O que todos sabiam é que o colega tivera três merecidas oportunidades de promoção. E sequer respondeu a qualquer uma delas. Na primeira, o diretor regional ficou magoado com o que considerou um pouco caso de um funcionário tão estimável, mas foi alertado pela secretária de que o Rubens era assim mesmo. Não respondia se iria à festa de fim de ano, não colocava o nome da lista do amigo oculto nem da vaquinha para o presente de casamento dos colegas. Mas sempre ia ao restaurante marcado para a confraternização da repartição e geralmente comprava ele próprio um presente para o casal de noivos. Da segunda oportunidade de ascensão profissional para o Rubens, o diretor entendeu o que estava acontecendo. E da terceira e última, teve certeza de que o caso dele era mesmo grave e decidiu parar de tentar mudar o rapaz.
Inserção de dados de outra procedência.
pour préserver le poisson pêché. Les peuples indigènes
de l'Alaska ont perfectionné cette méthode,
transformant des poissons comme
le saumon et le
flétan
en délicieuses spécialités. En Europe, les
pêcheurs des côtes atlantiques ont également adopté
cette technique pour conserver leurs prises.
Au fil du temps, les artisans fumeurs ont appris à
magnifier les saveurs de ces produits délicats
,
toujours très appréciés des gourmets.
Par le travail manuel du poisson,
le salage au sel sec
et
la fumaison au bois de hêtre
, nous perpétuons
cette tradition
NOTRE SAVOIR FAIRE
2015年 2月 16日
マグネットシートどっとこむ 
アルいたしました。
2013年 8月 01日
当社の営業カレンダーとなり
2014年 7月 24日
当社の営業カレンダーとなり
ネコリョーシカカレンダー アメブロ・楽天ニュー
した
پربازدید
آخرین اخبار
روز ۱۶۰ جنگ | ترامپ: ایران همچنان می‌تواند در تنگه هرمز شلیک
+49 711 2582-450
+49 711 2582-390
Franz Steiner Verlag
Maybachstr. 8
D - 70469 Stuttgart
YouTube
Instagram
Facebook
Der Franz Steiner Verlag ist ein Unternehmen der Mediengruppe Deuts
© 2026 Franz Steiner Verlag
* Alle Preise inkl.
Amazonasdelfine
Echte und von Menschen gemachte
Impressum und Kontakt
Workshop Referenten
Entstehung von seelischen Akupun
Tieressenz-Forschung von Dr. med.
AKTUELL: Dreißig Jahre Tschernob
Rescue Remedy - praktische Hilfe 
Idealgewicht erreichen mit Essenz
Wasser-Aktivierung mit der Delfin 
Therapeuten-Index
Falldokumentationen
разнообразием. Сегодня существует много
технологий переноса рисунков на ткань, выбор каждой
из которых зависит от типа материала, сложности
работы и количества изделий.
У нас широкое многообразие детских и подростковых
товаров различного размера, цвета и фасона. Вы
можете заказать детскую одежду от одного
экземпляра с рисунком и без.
O office-boy Juninho um dia voltou do banco com uma história de que o Rubens, antes de trabalhar com eles, fora noivo. Ficou sabendo que a moça, depois de anos de espera para o casório, decidiu adiantar as coisas. Marcou um jantar num restaurante chique, comprou as alianças e o pediu em casamento. Ele suou frio, postergou a resposta e nunca mais a procurou. Nem atendeu ao telefone, não respondeu as mensagens de celular. Nem aos e-mails. Nem namorou de novo.

De vez em quando alguém ligava para a repartição para saber se ele estava bem. No meio do ano, Rubens fez um curso de reciclagem com funcionários de toda a regional. O pessoal se amarrou no jeitão dele e tentou manter contato. Ele, claro, não respondeu nenhum e-mail. E lá ia outra vez a telefonista explicar que estava tudo certo sim, ele provavelmente lera os e-mails, mas não ia mesmo se manifestar. Não, ele não ficou chateado com nada que ninguém falou, é o jeito dele. Outra ligação, de um antigo colega de escola. Sim, o Rubens ainda trabalha aqui e pode confirmar o nome dele pro reencontro do fim de semana que ele vai sim.

Depois de anos de convivência, ainda era um tabu para qualquer colega tocar no assunto com ele. Rubens desconversava, inventava um compromisso e saía pela tangente. Sugeriram que ele conversasse com um psicólogo, mas ele não respondeu à proposta. E ficou por isso mesmo. Quando ele se aposentou, todo mundo sentiu falta do altão esquisito que não respondia a ninguém. Com 96 anos, Seu Rubens mora sozinho em um apartamento no Centro. A saúde está frágil, já teve dois derrames e uma parada cardíaca. A Morte já o chamou outras três vezes. Mas ele não responde.